§ Task directions
Would you filter these records and copy every line that has the word "button"?

§ Task data
Start of Block
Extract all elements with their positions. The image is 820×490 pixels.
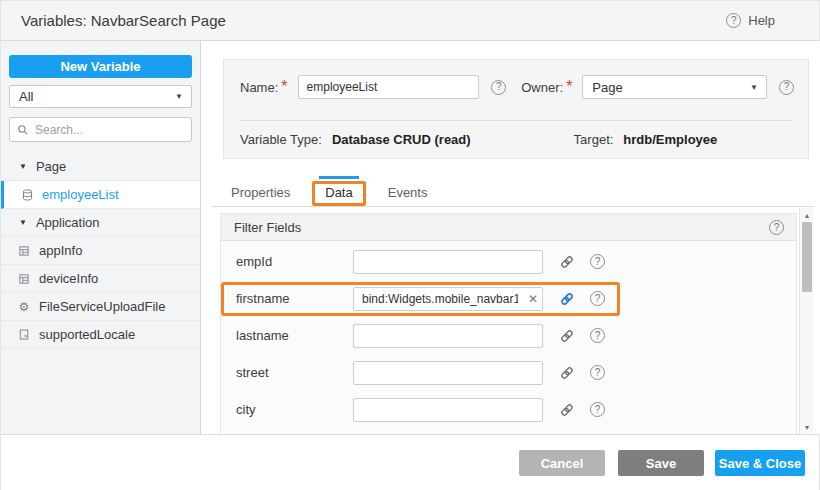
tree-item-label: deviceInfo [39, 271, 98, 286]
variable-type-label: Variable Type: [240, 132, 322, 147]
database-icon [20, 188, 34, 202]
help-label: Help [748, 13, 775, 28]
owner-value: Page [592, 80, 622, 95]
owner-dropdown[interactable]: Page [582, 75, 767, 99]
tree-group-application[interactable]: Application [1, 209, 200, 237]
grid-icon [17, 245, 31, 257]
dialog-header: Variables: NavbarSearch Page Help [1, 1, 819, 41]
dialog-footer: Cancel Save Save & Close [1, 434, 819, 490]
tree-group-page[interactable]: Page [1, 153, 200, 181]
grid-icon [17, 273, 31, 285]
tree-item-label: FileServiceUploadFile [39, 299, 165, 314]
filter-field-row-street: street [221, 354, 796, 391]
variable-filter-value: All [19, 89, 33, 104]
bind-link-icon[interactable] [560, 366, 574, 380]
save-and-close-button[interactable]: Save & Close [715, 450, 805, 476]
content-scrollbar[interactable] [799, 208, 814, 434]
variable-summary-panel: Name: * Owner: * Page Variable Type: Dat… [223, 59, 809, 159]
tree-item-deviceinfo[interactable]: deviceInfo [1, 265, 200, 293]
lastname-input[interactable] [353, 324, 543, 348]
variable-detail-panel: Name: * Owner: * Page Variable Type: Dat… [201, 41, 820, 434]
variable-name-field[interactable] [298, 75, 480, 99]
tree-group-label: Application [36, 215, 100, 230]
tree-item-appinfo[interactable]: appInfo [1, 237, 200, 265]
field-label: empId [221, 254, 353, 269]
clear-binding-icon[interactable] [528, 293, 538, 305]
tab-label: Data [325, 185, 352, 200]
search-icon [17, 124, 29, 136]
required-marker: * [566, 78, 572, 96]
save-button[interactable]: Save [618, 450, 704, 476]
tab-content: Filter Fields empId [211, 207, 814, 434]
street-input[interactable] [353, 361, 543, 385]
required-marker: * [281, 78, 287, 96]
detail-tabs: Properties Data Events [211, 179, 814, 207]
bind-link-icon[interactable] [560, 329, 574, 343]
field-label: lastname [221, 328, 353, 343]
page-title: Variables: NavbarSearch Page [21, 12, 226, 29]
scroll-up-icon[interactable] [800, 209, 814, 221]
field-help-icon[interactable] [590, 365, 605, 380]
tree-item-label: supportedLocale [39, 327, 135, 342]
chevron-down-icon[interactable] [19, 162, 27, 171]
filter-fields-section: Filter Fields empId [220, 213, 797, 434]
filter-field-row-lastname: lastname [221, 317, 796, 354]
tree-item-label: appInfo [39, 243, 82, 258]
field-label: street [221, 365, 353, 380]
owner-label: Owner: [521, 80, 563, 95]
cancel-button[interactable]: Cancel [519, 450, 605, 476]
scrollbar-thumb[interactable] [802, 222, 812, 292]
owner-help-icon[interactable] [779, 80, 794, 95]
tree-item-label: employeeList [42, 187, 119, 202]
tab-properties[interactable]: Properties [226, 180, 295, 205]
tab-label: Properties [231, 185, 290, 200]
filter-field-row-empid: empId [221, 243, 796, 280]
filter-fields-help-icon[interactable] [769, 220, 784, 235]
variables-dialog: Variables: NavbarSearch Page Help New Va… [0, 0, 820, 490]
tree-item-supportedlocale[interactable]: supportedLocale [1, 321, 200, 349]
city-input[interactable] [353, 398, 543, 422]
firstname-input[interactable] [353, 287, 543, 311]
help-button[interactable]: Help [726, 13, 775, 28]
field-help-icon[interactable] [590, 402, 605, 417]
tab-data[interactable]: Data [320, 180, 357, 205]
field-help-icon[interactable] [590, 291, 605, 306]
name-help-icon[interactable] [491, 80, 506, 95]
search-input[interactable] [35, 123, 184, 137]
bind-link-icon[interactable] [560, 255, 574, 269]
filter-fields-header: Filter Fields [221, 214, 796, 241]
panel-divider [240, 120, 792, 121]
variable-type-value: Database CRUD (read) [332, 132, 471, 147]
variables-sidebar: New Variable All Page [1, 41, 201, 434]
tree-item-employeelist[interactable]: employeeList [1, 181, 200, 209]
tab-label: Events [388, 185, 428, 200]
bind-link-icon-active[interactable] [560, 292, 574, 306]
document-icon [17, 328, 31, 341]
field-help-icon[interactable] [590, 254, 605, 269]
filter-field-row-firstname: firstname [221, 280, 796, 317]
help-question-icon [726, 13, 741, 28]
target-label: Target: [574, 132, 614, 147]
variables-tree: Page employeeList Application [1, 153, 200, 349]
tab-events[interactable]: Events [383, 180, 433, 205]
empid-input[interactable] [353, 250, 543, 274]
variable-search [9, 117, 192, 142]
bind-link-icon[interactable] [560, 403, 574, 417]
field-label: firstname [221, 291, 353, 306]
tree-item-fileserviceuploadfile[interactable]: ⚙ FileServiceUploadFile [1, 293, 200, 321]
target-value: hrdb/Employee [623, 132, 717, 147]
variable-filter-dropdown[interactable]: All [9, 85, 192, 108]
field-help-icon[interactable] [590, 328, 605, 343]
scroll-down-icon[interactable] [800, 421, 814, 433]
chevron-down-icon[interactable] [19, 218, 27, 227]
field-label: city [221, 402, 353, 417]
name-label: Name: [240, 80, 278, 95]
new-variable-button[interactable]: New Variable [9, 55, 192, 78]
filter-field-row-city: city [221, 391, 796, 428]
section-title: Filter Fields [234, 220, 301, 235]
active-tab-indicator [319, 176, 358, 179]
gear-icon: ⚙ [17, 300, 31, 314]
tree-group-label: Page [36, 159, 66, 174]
End of Block
§ Output for this task
save-and-close-button[interactable]: Save & Close [715, 450, 805, 476]
save-button[interactable]: Save [618, 450, 704, 476]
cancel-button[interactable]: Cancel [519, 450, 605, 476]
help-button[interactable]: Help [726, 13, 775, 28]
new-variable-button[interactable]: New Variable [9, 55, 192, 78]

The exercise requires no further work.